Payne was and remains the only person I have ever known who lived in the UK on a UN refugee passport, or whatever it is officially called.
He was born in what was then Rhodesia and his father was a commander in Nkomo’s liberation army fighting the government of Smith. At that time Payne was a schoolboy and even though he aged as the fight went on his father would not let him join those in the bush as he wanted him to finish his education.
Upon the collapse of the Smith white government and majority rule, things looked to be on the up for Payne and his family. Mugabe was elected and Nkomo remained at that point in alliance with Mugabe. However, things soon became more complicated leading directly to Payne becoming a refugee.
Payne’s father was one day to travel across country for some purpose I can no longer remember on a train. However, he became sick the day before going and had to appoint a lieutenant as his replacement. On the journey the train was stopped by Mugabe loyalists and the carriage the lieutenant was now in was sprayed with machine gun fire killing the lieutenant and his family. Payne’s family by some direct or circuitous route then ended up living in London devoid of their previous possessions but freshly issued with the often sought after passport.
Before I had met Payne at college where he studying computer science at degree level he had attended South Bank Polytechnic where he had had to depart his chemistry degree after an incident where a laboratory was destroyed in an explosion.
Payne now works as a lecturer in computer science at some college in London and we remain in touch by Facebook. Or rather a collection of the latest reports on the travails or triumphs of Tottenham Hotspurs appears on my Facebook account via Payne’s. Payne has always been a Spurs fan.
Payne was my predecessor as president of the Student’s Union at PNL back in the days of Revolutionary Communist Party student union play and glossy Living Marxism magazines along with the enigmatic and talented organiser Claire Foster (Fox). Payne though was a member of the Labour Party in Britain and one of the founder member of the National Union of Overseas Students in the UK and as such viewed with suspicion by the left-wing that were strong, although not as strong as in my term, in PNL politics, and the culmination in events at a college occupation in Kentish Town that resulted in allegations of violence against a group of mostly female students and bans left scars that weren’t going to be healed.

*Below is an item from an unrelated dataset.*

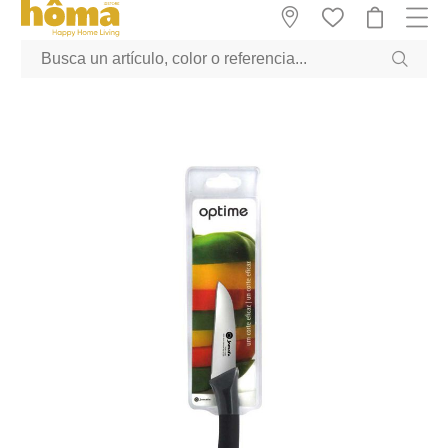
GTM-M23T38WX true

Payne was also one of the group of us living in the Trowbridge Estate tower blocks in either squats or student housing before the eventual demolition of them all and replacement with new low-rise housing.
Life after presidency at PNL was not usually a normal one for anyone and Payne got caught in the cycle of unemployment that typified those days of Thatcher’s surplus workforce theories to undermine union power and improve competitiveness of British corporations by reducing wages. A few year son having experienced the brutal reality of this myself for 6 months, I took Payne out to the George in Hackney for a night out. It was for many reasons memorable but one of the last times I saw Payne.
Now I sit at work looking through an old personal hanging file that contains the transcripts for my degree that Payne sent to me complete with a short letter that ended ” well G, I have to sign off now, I am not good at writing long letters, hear from you soon.” and I wonder how we lost touch, or how our only contact is now a one way deluge of reports on a football club, but a deluge I know I will never cut off.